Hope the function can be called from the device main app for custom options like logging.

Again, thank you for PublishQueuePosixRK. Have had it running since last November without issues on a number of devices.

With a requirement for an end service ACK on always on devices, for a server not under control, 2 modifications were made (avoiding a packet serial):

  • BackgroundPublish::thread_f(): For a specific "event_name" (the data upload), it waits for up to 10 seconds for a variable change, that is set in the main app, when a subscribed confirm for that event name arrives.

  • PublishQueuePosix.h: waitAfterFailure changed from 30000 to 300000, for a 5 minute re-upload period that surpass webhook retries (normally), and reduce long outage data operations.

It is not bullet proof, and the end service must accept duplicate uploads.

With end server ACK's implemented, I also check number of queued.

1 Like

@rickkas7 I noticed another minor thing tonight with PublishQueuePosix::instance().getCanSleep(). I was originally evaluating .getCanSleep() immediately after connecting, once it returns true, I know all events are published and I can disconnect and then fall asleep. I.e. I was doing this:

        if (Particle.connected()) {
            //Now let's wait up to 60 seconds until all publish events are complete. Then we can go to sleep. 
            int i = 0;
            while (!PublishQueuePosix::instance().getCanSleep() and i <= 60) {
                  softDelay(1000);
                  i = i+1;
                  Log.info("Waiting for events to finish publishing, So far we waited %i seconds", i);
            }
         newState = st_sleep;
         }

What I noticed, is within the library the value of canSleep is not updated to false until after the first event in the queue is beginning to be published. Sounds fine, except, that first event doesn’t publish until after the waitAfterConnect delay of 2 seconds.

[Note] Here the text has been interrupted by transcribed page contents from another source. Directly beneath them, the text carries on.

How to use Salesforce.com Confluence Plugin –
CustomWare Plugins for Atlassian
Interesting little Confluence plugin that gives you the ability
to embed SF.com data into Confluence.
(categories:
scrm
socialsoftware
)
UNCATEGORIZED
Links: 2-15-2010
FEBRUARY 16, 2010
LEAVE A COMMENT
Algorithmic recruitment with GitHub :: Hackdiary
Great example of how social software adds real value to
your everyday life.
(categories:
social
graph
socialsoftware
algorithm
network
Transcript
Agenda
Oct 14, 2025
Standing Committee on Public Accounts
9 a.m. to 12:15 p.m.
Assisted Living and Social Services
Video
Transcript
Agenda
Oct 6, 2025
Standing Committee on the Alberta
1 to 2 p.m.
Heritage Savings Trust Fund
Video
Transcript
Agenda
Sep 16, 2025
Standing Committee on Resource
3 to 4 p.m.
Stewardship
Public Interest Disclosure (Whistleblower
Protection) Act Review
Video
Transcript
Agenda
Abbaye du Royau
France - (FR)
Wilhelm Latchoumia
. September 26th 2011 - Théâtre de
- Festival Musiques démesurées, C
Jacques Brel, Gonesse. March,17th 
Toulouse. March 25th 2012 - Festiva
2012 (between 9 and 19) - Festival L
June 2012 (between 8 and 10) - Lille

Ultimately, this means that .getCanSleep() returns true the first 2 seconds after being connected even when there are events in the queue. Ideally, it would return false with any events in the queue.

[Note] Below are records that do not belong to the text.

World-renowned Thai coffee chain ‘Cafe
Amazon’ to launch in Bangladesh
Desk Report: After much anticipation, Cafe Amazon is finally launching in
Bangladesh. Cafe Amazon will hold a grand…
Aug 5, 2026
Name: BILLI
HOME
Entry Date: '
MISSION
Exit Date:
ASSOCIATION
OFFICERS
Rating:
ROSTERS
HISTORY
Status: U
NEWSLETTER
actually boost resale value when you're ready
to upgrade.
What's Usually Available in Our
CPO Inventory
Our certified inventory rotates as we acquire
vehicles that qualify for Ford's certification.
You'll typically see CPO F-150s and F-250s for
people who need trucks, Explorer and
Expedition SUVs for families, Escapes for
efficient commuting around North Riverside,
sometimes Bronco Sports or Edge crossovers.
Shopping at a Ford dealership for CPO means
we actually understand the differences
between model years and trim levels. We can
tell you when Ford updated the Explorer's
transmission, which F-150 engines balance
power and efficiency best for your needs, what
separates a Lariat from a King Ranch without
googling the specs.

For now I just added a short delay before evaluating .getCanSleep() but wondering if there is a clean way to fix this within the library itself? Was the 2 second waitAfterConnect delay proven to be required or is this just some safety margin?

        if (Particle.connected()) {
            // Wait just over 2 seconds after Particle.Connected() before evaluating .getCanSleep() so it evaluates correctly. 
            softDelay(2100);
            //Now let's wait up to 60 seconds until all publish events are complete. Then we can go to sleep. 
            int i = 0;
            while (!PublishQueuePosix::instance().getCanSleep() and i <= 60) {
                  softDelay(1000);
                  i = i+1;
                  Log.info("Waiting for events to finish publishing, So far we waited %i seconds", i);
            }
         newState = st_sleep;
         }

I think I fixed the issue. Let me know if it works.

0.0.5 (2022-10-06)

  • I believe I fixed a situation where getCanSleep() can return true during the waitAfterConnect period after connecting even though there are events in the queue.

This is what I changed:

1 Like

That’s quick… Thanks @rickkas7. The changes made to the library looks like it will fix this. Thanks!

I’ll give it a try later this evening and post an update here.

Yeah, that did the trick and was able to remove the added 2 second dely. Thank you very much @rickkas7. As always, very much appreciated!

This topic was automatically closed 60 days after the last reply. New replies are no longer allowed.